«Non c’è un rischio Italia. In questo momento c’è un rischio recessione, come ha detto anche il presidente della Bce Mario Draghi, in Germania e in Italia. È evidente che il rallentamento dell’economia tedesca, a cui quella italiana è così legata, influisce anche su di noi, anche se i giornali hanno parlato solo di un rischio Italia». Appare alquanto veritiera – e non profetica – l’affermazione rilasciata dal ministro dell’Economia Giovanni Tria nel corso del convegno organizzato dall’Aspen Institute a inizio marzo. A “certificare” questa considerazione è arrivato il dato diffuso venerdì da IHS Markit: l’indice Pmi manifatturiero tedesco era previsto in rialzo a 48 mentre invece ha registrato un significativo calo a 44,7 dal precedente 47,6 di febbraio. Una variazione negativa che ha comportato una generalizzata flessione sui principali listini azionari. A marzo, lo stesso indice composito tedesco, ha subìto un arretramento a 51,5 contro il 52,8 del mese precedente così come il parametro riconducibile ai servizi vede il proprio valore attestarsi a 54,9 da 55,3. Da sottolineare come il livello raggiunto dall’indice manifatturiero corrisponda al minimo da oltre sei anni.



La storica locomotiva tedesca sembra rallentare la propria corsa. Una corsa che sembra ormai rappresentare non più l’allungo solitario di un Paese in fuga rispetto ai restanti rivali (gli altri paesi dell’Europa) che invece arrancano, ma la Germania, questa Germania, appare invece avere più le sembianze di un corridore stremato e prossimo al fotofinish di un traguardo che separa il suo stato di economia forte (quella del passato) da quello di economia debole e giunta all’inevitabile fase recessiva (quella del presente). A confermare questa ipotesi è l’economista di IHS Markit Phil Smith che dichiara espressamente come «il rallentamento sta diventando più evidente in Germania, causato dall’incertezza legata alla Brexit e dalle tensioni tra Cina e Stati Uniti, dall’andamento negativo del settore auto e dalla sofferenza generalizzata della domanda globale».



Se la Germania era considerata il verosimile benchmark d’Europa, ne consegue che, al pari della stessa nazione tedesca, le difficoltà evidenziate da quest’ultima, dovrebbero trovare concreta certezza anche sui valori dell’intero aggregato europeo. E a tale deduzione è giunta – inesorabile – venerdì la conferma attraverso la diffusione del medesimo dato sull’indice Pmi manifatturiero dell’Eurozona: 47,6 a marzo da 52,8 dello scorso febbraio. Un valore decisamente inferiore ed ancor più significativo se paragonato all’atteso 49,5. Anche per l’Eurozona si registra un rallentamento pari al minimo da sei anni.

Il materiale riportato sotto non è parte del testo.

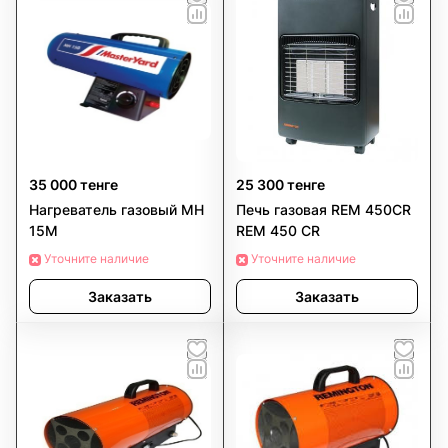
35 000 тенге
25 300 тенге
Нагреватель газовый MH
Печь газовая REM 450CR
15М
REM 450 CR
Уточните наличие
Уточните наличие
Заказать
Заказать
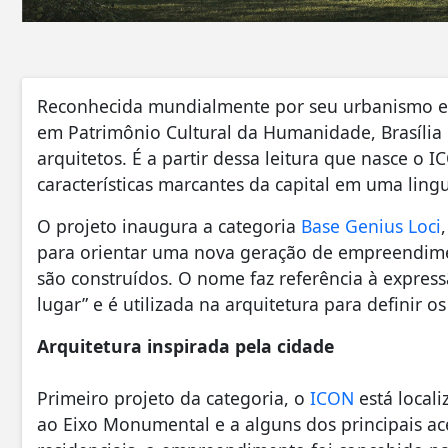
Reconhecida mundialmente por seu urbanismo e 
em Patrimônio Cultural da Humanidade, Brasília
arquitetos. É a partir dessa leitura que nasce o
características marcantes da capital em uma li
O projeto inaugura a categoria
Base Genius Loci
para orientar uma nova geração de empreendime
são construídos. O nome faz referência à expressã
lugar” e é utilizada na arquitetura para definir o
Arquitetura inspirada pela cidade
Primeiro projeto da categoria, o
ICON
está local
ao Eixo Monumental e a alguns dos principais ac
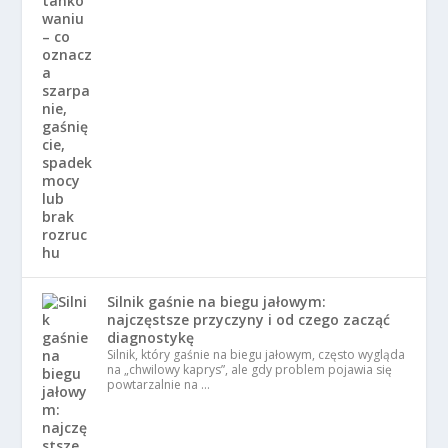
Silnik gaśnie na biegu jałowym:
najczęstsze przyczyny i od czego zacząć
diagnostykę
Silnik, który gaśnie na biegu jałowym, często wygląda
na „chwilowy kaprys”, ale gdy problem pojawia się
powtarzalnie na …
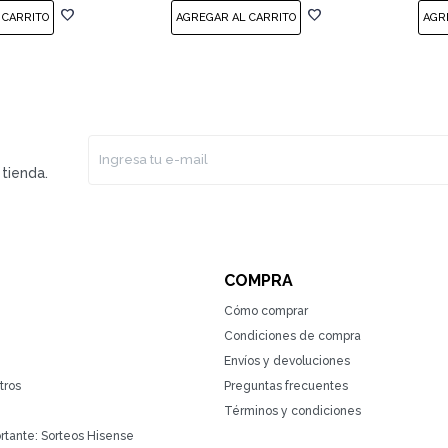
tienda.
COMPRA
Cómo comprar
Condiciones de compra
Envíos y devoluciones
tros
Preguntas frecuentes
Términos y condiciones
rtante: Sorteos Hisense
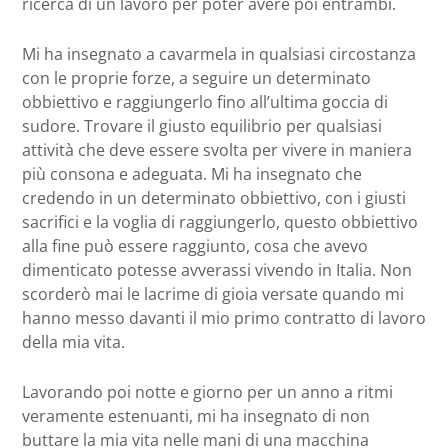
ricerca di un lavoro per poter avere poi entrambi.
Mi ha insegnato a cavarmela in qualsiasi circostanza
con le proprie forze, a seguire un determinato
obbiettivo e raggiungerlo fino all’ultima goccia di
sudore. Trovare il giusto equilibrio per qualsiasi
attività che deve essere svolta per vivere in maniera
più consona e adeguata. Mi ha insegnato che
credendo in un determinato obbiettivo, con i giusti
sacrifici e la voglia di raggiungerlo, questo obbiettivo
alla fine può essere raggiunto, cosa che avevo
dimenticato potesse avverassi vivendo in Italia. Non
scorderò mai le lacrime di gioia versate quando mi
hanno messo davanti il mio primo contratto di lavoro
della mia vita.
Lavorando poi notte e giorno per un anno a ritmi
veramente estenuanti, mi ha insegnato di non
buttare la mia vita nelle mani di una macchina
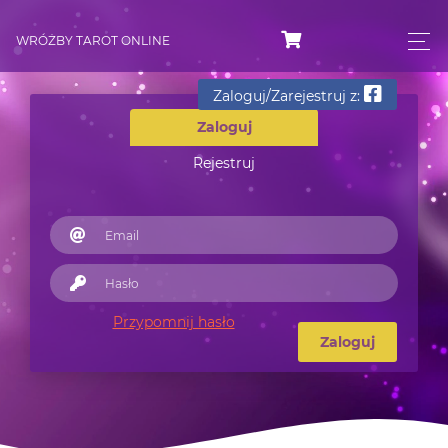
WRÓŻBY TAROT ONLINE
Zaloguj/Zarejestruj z:
Zaloguj
Rejestruj
Przypomnij hasło
Zaloguj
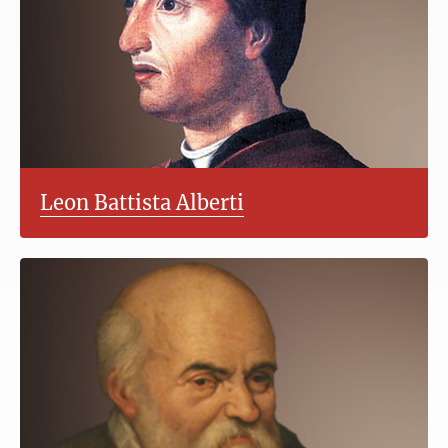
Leon Battista Alberti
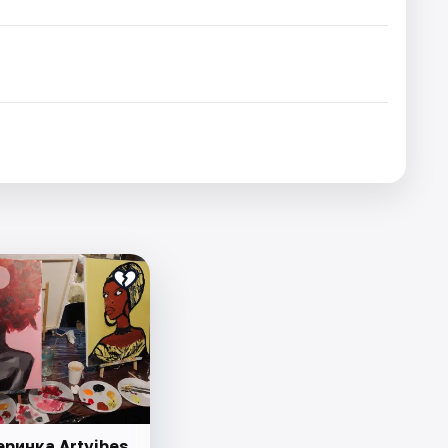
ринка Artvibes.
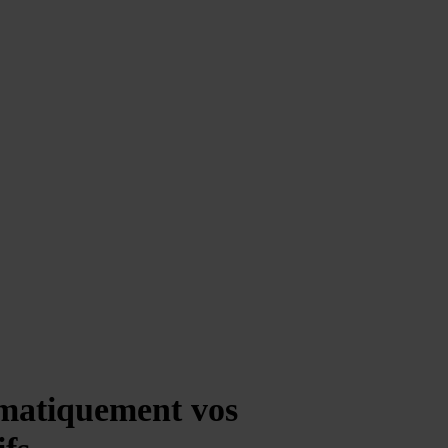
ématiquement vos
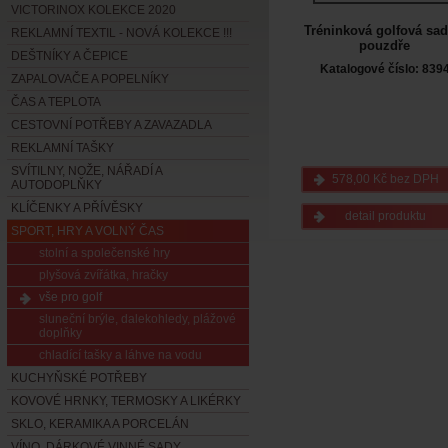
VICTORINOX KOLEKCE 2020
Tréninková golfová sad
REKLAMNÍ TEXTIL - NOVÁ KOLEKCE !!!
pouzdře
DEŠTNÍKY A ČEPICE
Katalogové číslo: 839
ZAPALOVAČE A POPELNÍKY
ČAS A TEPLOTA
CESTOVNÍ POTŘEBY A ZAVAZADLA
REKLAMNÍ TAŠKY
SVÍTILNY, NOŽE, NÁŘADÍ A
578,00 Kč bez DPH
AUTODOPLŇKY
KLÍČENKY A PŘÍVĚSKY
detail produktu
SPORT, HRY A VOLNÝ ČAS
stolní a společenské hry
plyšová zvířátka, hračky
vše pro golf
sluneční brýle, dalekohledy, plážové
doplňky
chladící tašky a láhve na vodu
KUCHYŇSKÉ POTŘEBY
KOVOVÉ HRNKY, TERMOSKY A LIKÉRKY
SKLO, KERAMIKA A PORCELÁN
VÍNO, DÁRKOVÉ VINNÉ SADY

Chris Williamson – Chief Business Economist di IHS Markit – ha commentato come «l’economia dell’Eurozona chiude il primo trimestre con il Pmi proiettato a segnare uno dei valori più bassi dal 2014. Il Pil del primo trimestre è probabilmente aumentato di un modesto 0,2%. La ripresa di febbraio, dopo la protesta dei gilet gialli, ha già perso il suo slancio e desta preoccupazione la condizione del settore manifatturiero». Una nota che deve far riflettere sia sul piano governativo dei singoli paesi, sia sull’azione economica intrapresa da quest’ultimi. E proprio sul fronte economico – lo stesso Williamson – continua la propria analisi: «Gli indici che anticipano le tendenze (ottimismo e lavoro inevaso) suggeriscono che nel secondo trimestre la crescita potrebbe indebolirsi ancora. Un numero sempre più elevato di aziende sta cambiando approccio in merito alle assunzioni e probabilmente sta riconsiderando i piani di investimento. Ulteriori perdite di vigore del Pil durante il secondo trimestre solleverebbero dubbi sulla reale capacità di una crescita economica superiore all’1% nel 2019».

Uno scenario che, se corredato da un’incertezza politica a fronte dell’esito dalle prossime elezioni politiche europee, lascerebbe scoperto il fianco a inevitabili conseguenze negative; le agenzie di rating – di fatto – hanno già preannunciato possibili sviluppi e la stessa Fitch – nei confronti della nostra Italia – si è già portata avanti con i propri compiti rivedendo (al ribasso) la stima del Pil a +0,1% per il 2019 (rispetto al precedente +1,1% di tre mesi fa) e un “modesto” +0,5% per il 2020.

Il prossimo trimestre sarà decisivo per chi sarà in corsa: per alcuni sarà necessario oltrepassare il traguardo accontentandosi di un mero piazzamento sul podio, per altri (in molti), conterà l’aver solo partecipato.